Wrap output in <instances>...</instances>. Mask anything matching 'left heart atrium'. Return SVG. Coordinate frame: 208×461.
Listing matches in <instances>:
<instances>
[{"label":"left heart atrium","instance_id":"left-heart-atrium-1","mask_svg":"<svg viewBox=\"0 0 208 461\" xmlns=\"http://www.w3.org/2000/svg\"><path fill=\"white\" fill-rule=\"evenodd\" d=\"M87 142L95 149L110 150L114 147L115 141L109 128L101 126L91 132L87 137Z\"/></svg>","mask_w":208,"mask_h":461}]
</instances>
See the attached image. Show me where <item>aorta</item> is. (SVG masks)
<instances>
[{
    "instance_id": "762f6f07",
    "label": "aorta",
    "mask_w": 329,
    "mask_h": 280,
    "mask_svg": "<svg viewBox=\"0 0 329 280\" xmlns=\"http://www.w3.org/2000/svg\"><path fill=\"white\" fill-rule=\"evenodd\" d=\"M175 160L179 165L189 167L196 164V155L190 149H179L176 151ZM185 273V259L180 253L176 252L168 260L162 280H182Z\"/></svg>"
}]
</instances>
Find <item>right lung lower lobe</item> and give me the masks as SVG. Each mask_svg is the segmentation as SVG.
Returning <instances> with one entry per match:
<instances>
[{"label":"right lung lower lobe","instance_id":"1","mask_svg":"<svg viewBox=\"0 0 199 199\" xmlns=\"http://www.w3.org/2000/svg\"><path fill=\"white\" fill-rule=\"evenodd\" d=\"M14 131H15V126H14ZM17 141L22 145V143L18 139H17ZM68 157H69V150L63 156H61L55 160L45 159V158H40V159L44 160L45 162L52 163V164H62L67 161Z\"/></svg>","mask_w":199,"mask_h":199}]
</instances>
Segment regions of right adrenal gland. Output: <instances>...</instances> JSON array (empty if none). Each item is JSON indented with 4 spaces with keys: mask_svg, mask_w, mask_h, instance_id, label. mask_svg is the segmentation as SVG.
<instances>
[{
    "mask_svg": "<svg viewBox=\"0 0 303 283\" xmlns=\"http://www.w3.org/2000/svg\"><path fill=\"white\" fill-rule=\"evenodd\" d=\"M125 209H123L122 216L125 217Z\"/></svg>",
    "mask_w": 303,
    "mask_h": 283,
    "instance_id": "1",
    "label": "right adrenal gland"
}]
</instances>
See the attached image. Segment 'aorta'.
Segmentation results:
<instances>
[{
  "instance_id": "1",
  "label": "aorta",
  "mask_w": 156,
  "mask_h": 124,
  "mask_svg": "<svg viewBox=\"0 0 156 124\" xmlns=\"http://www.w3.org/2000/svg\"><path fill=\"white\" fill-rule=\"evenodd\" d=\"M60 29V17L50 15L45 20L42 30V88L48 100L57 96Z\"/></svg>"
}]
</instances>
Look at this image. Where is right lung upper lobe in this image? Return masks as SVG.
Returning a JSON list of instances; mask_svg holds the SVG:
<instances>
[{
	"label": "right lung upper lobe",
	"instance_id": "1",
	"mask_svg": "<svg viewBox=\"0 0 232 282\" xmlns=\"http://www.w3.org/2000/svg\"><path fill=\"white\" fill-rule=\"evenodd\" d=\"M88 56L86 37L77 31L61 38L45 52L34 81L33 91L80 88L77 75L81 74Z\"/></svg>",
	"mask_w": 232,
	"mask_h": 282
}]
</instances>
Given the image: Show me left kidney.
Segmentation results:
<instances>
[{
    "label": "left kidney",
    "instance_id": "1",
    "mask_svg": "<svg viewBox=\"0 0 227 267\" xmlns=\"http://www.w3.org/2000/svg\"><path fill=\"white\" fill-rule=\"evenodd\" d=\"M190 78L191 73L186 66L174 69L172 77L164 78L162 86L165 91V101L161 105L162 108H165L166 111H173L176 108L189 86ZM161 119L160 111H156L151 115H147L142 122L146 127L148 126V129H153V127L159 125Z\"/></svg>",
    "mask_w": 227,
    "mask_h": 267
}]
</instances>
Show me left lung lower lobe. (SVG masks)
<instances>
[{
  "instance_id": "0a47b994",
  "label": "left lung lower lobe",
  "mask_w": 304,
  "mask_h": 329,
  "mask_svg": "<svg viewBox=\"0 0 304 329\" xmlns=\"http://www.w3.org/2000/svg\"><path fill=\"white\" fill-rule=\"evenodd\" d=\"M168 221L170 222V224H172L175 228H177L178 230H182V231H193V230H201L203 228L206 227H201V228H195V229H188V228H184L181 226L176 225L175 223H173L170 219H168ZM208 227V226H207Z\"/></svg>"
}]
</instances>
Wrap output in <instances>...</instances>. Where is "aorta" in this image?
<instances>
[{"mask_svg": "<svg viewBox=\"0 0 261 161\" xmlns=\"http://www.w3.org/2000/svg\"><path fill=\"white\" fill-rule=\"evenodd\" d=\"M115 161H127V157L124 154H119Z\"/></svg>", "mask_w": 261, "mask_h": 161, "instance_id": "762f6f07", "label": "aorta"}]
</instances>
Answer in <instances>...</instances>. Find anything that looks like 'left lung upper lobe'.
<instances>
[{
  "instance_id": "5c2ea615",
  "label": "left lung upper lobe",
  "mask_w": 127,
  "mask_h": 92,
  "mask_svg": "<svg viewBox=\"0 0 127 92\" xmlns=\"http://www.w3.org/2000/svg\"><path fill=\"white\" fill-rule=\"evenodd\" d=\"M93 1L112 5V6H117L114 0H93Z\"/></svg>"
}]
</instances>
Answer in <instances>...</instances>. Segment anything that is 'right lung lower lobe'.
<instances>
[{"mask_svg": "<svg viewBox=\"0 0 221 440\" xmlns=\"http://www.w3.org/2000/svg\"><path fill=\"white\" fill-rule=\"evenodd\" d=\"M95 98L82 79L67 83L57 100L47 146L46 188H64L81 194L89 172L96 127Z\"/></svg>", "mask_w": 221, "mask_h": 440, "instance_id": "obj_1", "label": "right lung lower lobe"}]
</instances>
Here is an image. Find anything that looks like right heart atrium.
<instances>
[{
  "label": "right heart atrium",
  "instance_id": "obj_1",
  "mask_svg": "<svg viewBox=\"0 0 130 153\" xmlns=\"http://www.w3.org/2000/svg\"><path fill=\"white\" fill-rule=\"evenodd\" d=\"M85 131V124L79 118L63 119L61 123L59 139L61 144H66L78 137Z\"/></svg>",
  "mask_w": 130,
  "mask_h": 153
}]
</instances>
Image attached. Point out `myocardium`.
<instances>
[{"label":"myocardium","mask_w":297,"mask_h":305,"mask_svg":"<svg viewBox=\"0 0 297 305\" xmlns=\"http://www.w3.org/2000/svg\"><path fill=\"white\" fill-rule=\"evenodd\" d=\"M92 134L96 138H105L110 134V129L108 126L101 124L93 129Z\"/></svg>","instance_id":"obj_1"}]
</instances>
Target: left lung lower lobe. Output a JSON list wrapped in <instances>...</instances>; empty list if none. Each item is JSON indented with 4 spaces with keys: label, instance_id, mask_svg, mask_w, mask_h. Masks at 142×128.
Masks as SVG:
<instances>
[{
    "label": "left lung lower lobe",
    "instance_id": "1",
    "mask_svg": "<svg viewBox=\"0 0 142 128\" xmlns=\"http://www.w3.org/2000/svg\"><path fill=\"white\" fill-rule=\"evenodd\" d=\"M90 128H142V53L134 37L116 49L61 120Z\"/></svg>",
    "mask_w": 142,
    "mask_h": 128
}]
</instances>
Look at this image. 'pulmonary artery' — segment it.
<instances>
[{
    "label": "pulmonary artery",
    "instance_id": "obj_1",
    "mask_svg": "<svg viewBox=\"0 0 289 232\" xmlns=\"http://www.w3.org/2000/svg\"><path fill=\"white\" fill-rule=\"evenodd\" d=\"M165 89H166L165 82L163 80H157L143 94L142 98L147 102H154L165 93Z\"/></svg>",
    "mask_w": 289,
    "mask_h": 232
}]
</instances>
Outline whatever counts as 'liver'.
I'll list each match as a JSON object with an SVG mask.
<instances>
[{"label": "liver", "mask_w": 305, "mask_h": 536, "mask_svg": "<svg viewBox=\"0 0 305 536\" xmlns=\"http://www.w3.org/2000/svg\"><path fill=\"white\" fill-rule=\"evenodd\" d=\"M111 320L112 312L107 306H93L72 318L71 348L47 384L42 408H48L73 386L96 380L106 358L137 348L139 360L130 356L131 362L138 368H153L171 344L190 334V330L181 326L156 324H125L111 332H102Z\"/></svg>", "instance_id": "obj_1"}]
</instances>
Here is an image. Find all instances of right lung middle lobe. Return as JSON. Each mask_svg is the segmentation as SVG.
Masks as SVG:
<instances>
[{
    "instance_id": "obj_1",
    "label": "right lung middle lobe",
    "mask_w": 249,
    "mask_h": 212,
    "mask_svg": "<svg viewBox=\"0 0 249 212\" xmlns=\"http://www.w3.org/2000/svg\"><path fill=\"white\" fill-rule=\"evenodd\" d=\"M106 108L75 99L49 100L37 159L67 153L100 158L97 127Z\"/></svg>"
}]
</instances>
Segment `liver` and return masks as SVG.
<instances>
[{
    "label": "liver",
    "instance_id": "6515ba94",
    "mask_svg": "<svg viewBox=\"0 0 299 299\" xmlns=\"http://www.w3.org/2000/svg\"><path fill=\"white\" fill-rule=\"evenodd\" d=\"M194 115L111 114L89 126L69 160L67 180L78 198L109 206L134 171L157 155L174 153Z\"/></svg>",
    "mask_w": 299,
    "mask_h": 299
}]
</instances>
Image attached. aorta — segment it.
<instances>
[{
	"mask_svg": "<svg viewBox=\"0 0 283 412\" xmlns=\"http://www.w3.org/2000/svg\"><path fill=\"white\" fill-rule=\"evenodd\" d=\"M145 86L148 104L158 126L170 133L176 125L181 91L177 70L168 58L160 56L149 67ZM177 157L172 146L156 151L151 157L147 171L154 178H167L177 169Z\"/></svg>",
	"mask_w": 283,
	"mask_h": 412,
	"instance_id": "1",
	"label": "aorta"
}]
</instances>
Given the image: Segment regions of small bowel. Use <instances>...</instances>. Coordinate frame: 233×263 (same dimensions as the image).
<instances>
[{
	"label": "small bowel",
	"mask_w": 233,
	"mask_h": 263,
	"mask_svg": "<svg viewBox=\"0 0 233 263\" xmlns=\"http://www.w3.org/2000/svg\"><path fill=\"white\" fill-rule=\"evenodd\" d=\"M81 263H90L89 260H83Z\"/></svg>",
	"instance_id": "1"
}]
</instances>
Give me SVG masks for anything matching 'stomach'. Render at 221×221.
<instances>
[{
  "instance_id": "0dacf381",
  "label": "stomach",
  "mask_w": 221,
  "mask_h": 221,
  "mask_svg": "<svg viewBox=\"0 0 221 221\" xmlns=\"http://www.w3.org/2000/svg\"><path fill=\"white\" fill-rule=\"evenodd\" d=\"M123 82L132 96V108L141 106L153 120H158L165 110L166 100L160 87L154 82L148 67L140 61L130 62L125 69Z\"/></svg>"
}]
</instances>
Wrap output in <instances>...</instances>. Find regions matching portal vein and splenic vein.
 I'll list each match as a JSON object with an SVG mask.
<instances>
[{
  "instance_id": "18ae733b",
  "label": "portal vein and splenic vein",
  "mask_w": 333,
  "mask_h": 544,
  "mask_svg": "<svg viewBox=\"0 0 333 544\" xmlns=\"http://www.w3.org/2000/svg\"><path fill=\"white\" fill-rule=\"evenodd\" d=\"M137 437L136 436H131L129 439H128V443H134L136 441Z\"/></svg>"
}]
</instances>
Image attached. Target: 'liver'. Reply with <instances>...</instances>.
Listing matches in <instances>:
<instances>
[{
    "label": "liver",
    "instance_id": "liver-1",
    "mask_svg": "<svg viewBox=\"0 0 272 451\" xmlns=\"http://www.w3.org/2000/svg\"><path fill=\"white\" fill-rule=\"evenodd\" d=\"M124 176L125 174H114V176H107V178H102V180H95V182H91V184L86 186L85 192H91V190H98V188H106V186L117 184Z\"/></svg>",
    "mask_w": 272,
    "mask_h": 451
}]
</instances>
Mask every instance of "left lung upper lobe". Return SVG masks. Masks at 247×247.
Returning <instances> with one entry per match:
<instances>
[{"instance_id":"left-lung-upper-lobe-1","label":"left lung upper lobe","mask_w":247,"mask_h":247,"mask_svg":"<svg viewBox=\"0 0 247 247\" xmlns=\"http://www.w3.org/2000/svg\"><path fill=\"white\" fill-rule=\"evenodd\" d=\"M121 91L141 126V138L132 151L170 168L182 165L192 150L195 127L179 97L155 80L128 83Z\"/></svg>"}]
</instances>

━━━━━━

* TO DO
Both ends count here. Reproduce exactly the lines from the one containing "Image attached. Target: 'liver'." through the end of the listing.

* ANSWER AREA
Image attached. Target: 'liver'. Reply with <instances>...</instances>.
Listing matches in <instances>:
<instances>
[{
    "label": "liver",
    "instance_id": "liver-1",
    "mask_svg": "<svg viewBox=\"0 0 272 451\" xmlns=\"http://www.w3.org/2000/svg\"><path fill=\"white\" fill-rule=\"evenodd\" d=\"M124 176L125 174H114V176H107V178H102V180H95V182H91V184L86 186L85 192H91V190H98V188H106V186L117 184Z\"/></svg>",
    "mask_w": 272,
    "mask_h": 451
}]
</instances>
Mask every instance of "left lung upper lobe". Return SVG masks. Masks at 247×247.
Returning <instances> with one entry per match:
<instances>
[{"instance_id":"left-lung-upper-lobe-1","label":"left lung upper lobe","mask_w":247,"mask_h":247,"mask_svg":"<svg viewBox=\"0 0 247 247\" xmlns=\"http://www.w3.org/2000/svg\"><path fill=\"white\" fill-rule=\"evenodd\" d=\"M121 91L141 126V138L132 151L170 168L182 165L192 150L195 127L179 97L155 80L128 83Z\"/></svg>"}]
</instances>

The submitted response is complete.